◆ GIVEN DATA:
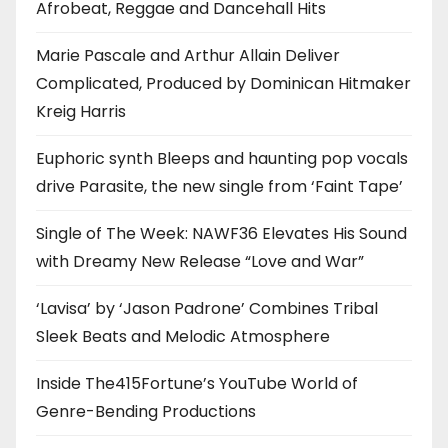
Afrobeat, Reggae and Dancehall Hits
Marie Pascale and Arthur Allain Deliver
Complicated, Produced by Dominican Hitmaker
Kreig Harris
Euphoric synth Bleeps and haunting pop vocals
drive Parasite, the new single from ‘Faint Tape’
Single of The Week: NAWF36 Elevates His Sound
with Dreamy New Release “Love and War”
‘Lavisa’ by ‘Jason Padrone’ Combines Tribal
Sleek Beats and Melodic Atmosphere
Inside The415Fortune’s YouTube World of
Genre-Bending Productions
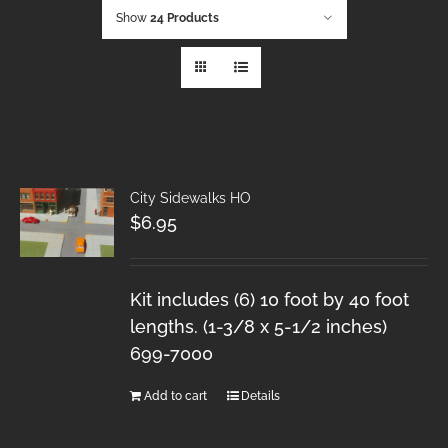
Show
24 Products
City Sidewalks HO
$
6.95
Kit includes (6) 10 foot by 40 foot
lengths. (1-3/8 x 5-1/2 inches)
699-7000
Add to cart
Details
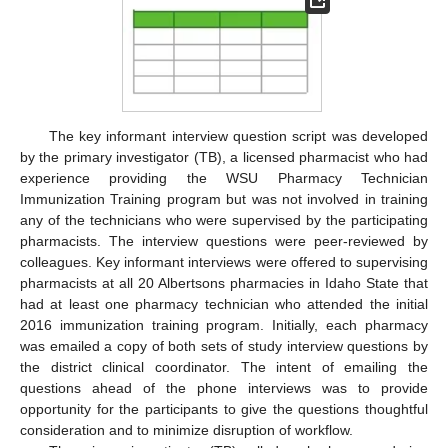
The key informant interview question script was developed
by the primary investigator (TB), a licensed pharmacist who had
experience providing the WSU Pharmacy Technician
Immunization Training program but was not involved in training
any of the technicians who were supervised by the participating
pharmacists. The interview questions were peer-reviewed by
colleagues. Key informant interviews were offered to supervising
pharmacists at all 20 Albertsons pharmacies in Idaho State that
had at least one pharmacy technician who attended the initial
2016 immunization training program. Initially, each pharmacy
was emailed a copy of both sets of study interview questions by
the district clinical coordinator. The intent of emailing the
questions ahead of the phone interviews was to provide
opportunity for the participants to give the questions thoughtful
consideration and to minimize disruption of workflow.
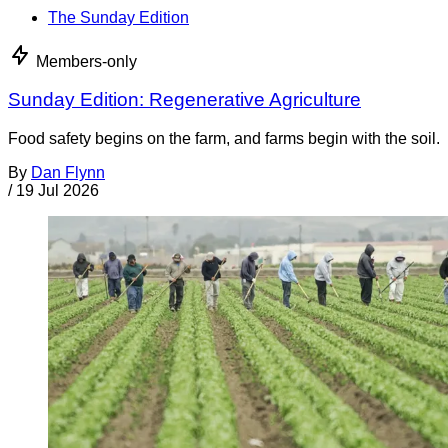
The Sunday Edition
Members-only
Sunday Edition: Regenerative Agriculture
Food safety begins on the farm, and farms begin with the soil.
By
Dan Flynn
/
19 Jul 2026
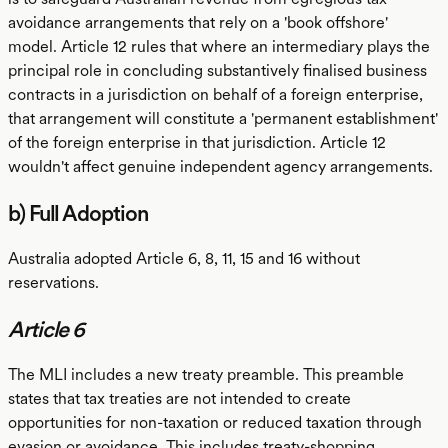
avoidance arrangements that rely on a 'book offshore'
model. Article 12 rules that where an intermediary plays the
principal role in concluding substantively finalised business
contracts in a jurisdiction on behalf of a foreign enterprise,
that arrangement will constitute a 'permanent establishment'
of the foreign enterprise in that jurisdiction. Article 12
wouldn't affect genuine independent agency arrangements.
b) Full Adoption
Australia adopted Article 6, 8, 11, 15 and 16 without
reservations.
Article 6
The MLI includes a new treaty preamble. This preamble
states that tax treaties are not intended to create
opportunities for non-taxation or reduced taxation through
evasion or avoidance. This includes treaty-shopping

◆ TRY IT: All lines in the entries above that hold the word "questions" need to be copied.

◆ REPLY:
pharmacists. The interview questions were peer-reviewed by
was emailed a copy of both sets of study interview questions by
questions ahead of the phone interviews was to provide
opportunity for the participants to give the questions thoughtful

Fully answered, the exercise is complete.